## Activity:
From the records below, transcribe only the lines running from the one with "Kreisbestenkämpfe U16/U14/U12" through the one with "Adobe Photoshop Tutorial Video_1 hiess dann". Keep both of those end lines.

## Stored data entries:

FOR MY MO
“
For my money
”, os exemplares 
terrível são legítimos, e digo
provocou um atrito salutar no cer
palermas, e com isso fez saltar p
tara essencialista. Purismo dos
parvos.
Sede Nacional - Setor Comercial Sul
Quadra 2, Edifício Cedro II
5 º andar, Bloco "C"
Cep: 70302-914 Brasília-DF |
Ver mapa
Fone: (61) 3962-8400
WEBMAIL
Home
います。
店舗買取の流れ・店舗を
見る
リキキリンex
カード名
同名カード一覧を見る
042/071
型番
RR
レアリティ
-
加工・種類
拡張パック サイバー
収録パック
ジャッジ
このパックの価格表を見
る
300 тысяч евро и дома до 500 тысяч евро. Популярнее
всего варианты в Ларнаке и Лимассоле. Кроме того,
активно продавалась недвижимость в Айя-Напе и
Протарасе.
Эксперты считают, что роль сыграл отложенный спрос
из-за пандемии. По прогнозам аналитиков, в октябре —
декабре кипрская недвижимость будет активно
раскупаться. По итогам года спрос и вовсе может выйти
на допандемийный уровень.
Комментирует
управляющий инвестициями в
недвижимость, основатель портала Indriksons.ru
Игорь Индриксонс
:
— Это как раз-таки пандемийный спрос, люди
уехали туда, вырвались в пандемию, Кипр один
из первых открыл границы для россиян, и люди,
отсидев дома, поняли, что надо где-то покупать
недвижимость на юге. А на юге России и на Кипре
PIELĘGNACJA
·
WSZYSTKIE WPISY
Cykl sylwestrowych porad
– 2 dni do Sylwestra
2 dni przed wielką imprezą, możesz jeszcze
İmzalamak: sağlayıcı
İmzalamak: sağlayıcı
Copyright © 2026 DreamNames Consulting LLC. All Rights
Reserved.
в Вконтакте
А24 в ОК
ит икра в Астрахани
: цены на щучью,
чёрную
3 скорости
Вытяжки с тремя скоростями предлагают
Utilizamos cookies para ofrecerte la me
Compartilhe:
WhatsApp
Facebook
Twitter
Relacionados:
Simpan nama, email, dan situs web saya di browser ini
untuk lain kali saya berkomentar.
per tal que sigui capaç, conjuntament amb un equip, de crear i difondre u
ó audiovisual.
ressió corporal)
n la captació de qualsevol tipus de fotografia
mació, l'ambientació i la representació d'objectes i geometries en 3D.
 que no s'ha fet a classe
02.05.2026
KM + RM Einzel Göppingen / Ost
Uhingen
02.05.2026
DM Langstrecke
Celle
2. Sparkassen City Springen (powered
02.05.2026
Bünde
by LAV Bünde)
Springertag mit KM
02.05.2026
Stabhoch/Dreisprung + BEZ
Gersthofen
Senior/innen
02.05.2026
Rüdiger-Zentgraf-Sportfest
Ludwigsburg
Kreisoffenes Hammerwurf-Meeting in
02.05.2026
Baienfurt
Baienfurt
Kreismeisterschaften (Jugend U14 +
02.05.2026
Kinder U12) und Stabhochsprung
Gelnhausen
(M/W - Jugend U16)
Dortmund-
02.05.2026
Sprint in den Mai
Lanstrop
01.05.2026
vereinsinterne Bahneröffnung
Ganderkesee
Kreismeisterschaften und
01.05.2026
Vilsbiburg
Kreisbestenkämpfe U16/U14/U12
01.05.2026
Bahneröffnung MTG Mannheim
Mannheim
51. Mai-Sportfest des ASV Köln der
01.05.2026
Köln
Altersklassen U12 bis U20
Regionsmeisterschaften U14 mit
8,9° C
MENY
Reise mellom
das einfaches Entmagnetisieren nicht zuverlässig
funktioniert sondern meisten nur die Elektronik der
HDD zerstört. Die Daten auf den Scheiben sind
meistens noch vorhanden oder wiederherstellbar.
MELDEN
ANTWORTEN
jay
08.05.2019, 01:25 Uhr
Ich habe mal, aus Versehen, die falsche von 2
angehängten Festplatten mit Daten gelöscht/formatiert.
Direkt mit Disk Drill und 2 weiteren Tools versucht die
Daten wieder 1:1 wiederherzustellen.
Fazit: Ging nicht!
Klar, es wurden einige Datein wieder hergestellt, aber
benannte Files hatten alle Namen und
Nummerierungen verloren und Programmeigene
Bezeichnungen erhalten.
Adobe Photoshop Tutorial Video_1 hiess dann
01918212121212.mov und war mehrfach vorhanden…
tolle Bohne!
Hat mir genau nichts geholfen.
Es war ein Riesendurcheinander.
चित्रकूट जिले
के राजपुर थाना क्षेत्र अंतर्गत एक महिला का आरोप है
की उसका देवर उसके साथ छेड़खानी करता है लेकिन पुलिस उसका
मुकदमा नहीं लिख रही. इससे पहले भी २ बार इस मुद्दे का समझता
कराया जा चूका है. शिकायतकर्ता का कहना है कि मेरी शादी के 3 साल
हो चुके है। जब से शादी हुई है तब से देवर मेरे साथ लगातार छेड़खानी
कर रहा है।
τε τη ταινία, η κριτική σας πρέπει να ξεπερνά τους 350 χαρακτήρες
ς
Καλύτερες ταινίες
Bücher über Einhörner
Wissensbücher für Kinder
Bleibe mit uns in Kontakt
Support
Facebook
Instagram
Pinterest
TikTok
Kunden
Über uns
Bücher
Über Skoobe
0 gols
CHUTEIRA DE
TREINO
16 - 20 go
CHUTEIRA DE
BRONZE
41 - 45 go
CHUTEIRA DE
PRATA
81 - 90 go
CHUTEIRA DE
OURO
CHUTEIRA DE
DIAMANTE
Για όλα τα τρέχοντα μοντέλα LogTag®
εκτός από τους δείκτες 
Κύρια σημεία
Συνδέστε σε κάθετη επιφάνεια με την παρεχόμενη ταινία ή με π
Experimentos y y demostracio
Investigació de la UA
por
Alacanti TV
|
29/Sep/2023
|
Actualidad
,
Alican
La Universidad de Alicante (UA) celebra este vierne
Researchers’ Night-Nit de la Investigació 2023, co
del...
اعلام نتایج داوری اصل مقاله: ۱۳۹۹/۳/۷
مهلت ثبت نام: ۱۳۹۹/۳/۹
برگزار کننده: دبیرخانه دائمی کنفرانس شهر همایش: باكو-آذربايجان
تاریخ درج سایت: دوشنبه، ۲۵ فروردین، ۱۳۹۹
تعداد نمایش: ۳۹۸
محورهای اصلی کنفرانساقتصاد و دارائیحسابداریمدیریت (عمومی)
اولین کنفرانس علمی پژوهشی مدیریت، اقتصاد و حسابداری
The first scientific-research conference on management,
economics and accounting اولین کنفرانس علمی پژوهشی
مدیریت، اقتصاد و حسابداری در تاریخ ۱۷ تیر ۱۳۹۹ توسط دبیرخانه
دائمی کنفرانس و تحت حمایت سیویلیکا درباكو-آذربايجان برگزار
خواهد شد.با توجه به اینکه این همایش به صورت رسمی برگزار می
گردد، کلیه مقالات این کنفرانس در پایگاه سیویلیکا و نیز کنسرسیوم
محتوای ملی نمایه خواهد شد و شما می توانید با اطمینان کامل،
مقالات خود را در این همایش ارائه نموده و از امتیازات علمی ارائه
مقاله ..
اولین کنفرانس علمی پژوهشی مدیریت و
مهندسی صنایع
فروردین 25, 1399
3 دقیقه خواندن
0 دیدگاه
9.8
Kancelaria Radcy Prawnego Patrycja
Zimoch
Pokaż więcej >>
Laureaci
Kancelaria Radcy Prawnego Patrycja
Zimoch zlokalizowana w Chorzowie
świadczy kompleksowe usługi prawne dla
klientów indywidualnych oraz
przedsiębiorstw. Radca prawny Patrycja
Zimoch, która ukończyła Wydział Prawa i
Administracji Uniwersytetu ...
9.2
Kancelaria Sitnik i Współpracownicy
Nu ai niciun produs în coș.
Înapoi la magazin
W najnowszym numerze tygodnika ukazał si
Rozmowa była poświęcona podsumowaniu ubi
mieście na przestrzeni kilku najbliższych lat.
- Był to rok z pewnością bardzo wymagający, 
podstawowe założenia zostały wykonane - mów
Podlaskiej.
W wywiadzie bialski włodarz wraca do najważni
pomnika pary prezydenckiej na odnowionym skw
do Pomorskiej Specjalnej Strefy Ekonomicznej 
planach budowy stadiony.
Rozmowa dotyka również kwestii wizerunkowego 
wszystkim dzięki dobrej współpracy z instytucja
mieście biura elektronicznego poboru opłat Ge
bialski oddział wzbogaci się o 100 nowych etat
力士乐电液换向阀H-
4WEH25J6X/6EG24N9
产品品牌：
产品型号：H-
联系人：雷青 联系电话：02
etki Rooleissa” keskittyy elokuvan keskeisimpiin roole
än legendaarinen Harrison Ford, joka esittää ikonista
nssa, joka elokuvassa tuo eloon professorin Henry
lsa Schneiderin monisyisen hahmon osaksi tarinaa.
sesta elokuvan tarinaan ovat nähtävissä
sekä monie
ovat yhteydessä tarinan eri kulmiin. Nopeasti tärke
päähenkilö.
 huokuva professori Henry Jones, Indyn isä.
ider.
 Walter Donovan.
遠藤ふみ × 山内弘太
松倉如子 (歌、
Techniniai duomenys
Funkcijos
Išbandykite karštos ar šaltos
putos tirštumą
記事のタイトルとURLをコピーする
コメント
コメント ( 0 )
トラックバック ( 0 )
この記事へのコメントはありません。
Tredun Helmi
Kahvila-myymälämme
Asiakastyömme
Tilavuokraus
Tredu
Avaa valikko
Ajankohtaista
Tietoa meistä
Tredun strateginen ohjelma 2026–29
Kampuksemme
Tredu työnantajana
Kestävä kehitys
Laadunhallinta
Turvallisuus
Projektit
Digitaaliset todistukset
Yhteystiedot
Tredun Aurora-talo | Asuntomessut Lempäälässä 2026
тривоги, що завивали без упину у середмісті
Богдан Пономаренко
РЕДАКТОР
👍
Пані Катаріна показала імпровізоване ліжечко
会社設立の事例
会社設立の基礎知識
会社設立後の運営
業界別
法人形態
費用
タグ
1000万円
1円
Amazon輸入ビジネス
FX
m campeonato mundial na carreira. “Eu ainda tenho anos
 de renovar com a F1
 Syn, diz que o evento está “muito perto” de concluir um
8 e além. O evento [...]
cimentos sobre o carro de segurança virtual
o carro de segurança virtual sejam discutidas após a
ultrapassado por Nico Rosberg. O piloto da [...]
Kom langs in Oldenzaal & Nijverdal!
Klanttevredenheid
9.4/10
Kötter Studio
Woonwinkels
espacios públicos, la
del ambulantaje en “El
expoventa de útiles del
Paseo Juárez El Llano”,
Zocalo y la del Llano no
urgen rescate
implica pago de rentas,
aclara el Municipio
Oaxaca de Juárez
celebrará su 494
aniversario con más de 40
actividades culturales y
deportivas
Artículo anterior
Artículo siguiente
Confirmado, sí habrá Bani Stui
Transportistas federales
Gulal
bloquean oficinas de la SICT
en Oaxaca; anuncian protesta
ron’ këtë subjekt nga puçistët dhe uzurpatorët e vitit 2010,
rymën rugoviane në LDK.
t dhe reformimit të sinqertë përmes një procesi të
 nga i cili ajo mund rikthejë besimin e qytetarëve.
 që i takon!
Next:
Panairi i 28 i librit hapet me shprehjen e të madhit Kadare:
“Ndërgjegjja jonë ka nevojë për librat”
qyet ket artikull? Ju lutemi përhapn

## Output:
Kreisbestenkämpfe U16/U14/U12
01.05.2026
Bahneröffnung MTG Mannheim
Mannheim
51. Mai-Sportfest des ASV Köln der
01.05.2026
Köln
Altersklassen U12 bis U20
Regionsmeisterschaften U14 mit
8,9° C
MENY
Reise mellom
das einfaches Entmagnetisieren nicht zuverlässig
funktioniert sondern meisten nur die Elektronik der
HDD zerstört. Die Daten auf den Scheiben sind
meistens noch vorhanden oder wiederherstellbar.
MELDEN
ANTWORTEN
jay
08.05.2019, 01:25 Uhr
Ich habe mal, aus Versehen, die falsche von 2
angehängten Festplatten mit Daten gelöscht/formatiert.
Direkt mit Disk Drill und 2 weiteren Tools versucht die
Daten wieder 1:1 wiederherzustellen.
Fazit: Ging nicht!
Klar, es wurden einige Datein wieder hergestellt, aber
benannte Files hatten alle Namen und
Nummerierungen verloren und Programmeigene
Bezeichnungen erhalten.
Adobe Photoshop Tutorial Video_1 hiess dann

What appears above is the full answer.